*** Begin section ***

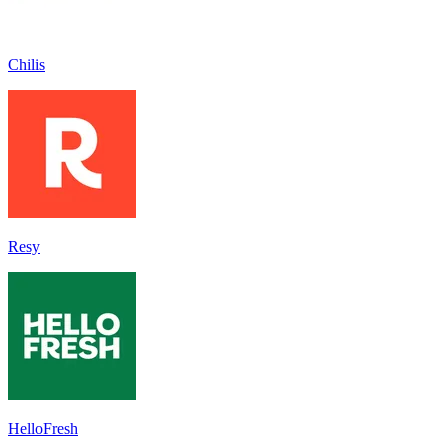
Chilis
Resy
HelloFresh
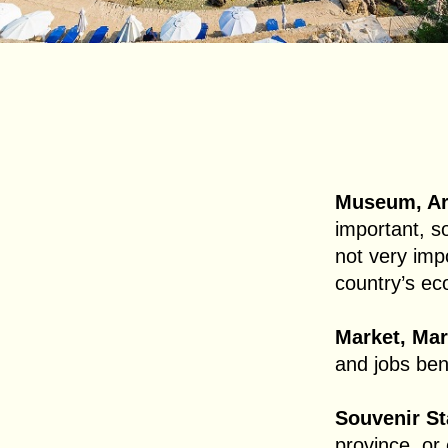
Museum, Art
important, s
not very impo
country’s e
Market, Mar
and jobs ben
Souvenir St
province, or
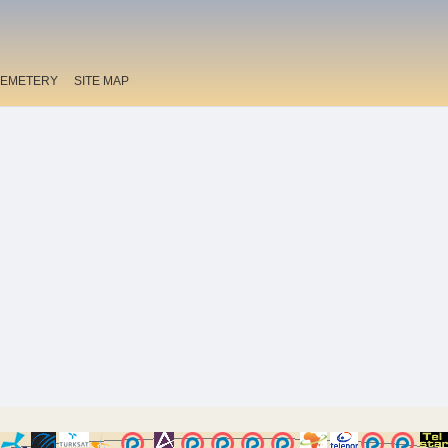
EMETERY
SITE MAP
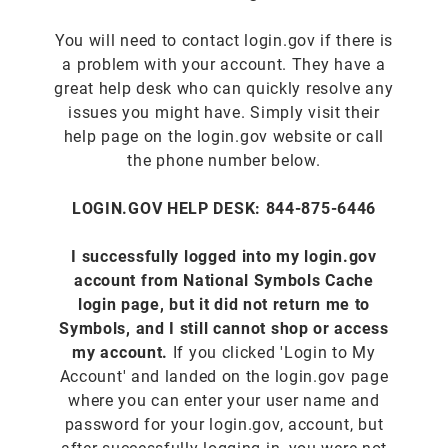
You will need to contact login.gov if there is
a problem with your account. They have a
great help desk who can quickly resolve any
issues you might have. Simply visit their
help page on the login.gov website or call
the phone number below.
LOGIN.GOV HELP DESK: 844-875-6446
I successfully logged into my login.gov
account from National Symbols Cache
login page, but it did not return me to
Symbols, and I still cannot shop or access
my account.
If you clicked 'Login to My
Account' and landed on the login.gov page
where you can enter your user name and
password for your login.gov, account, but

*** End section ***

> Task prompt
Print every entry exactly as written, without the pictures.

> Answer to the exercise
Chilis
Resy
HelloFresh
Museum, Art
important, s
not very impo
country’s e
Market, Mar
and jobs ben
Souvenir St
province, or
EMETERY
SITE MAP
You will need to contact login.gov if there is
a problem with your account. They have a
great help desk who can quickly resolve any
issues you might have. Simply visit their
help page on the login.gov website or call
the phone number below.
LOGIN.GOV HELP DESK: 844-875-6446
I successfully logged into my login.gov
account from National Symbols Cache
login page, but it did not return me to
Symbols, and I still cannot shop or access
my account.
If you clicked 'Login to My
Account' and landed on the login.gov page
where you can enter your user name and
password for your login.gov, account, but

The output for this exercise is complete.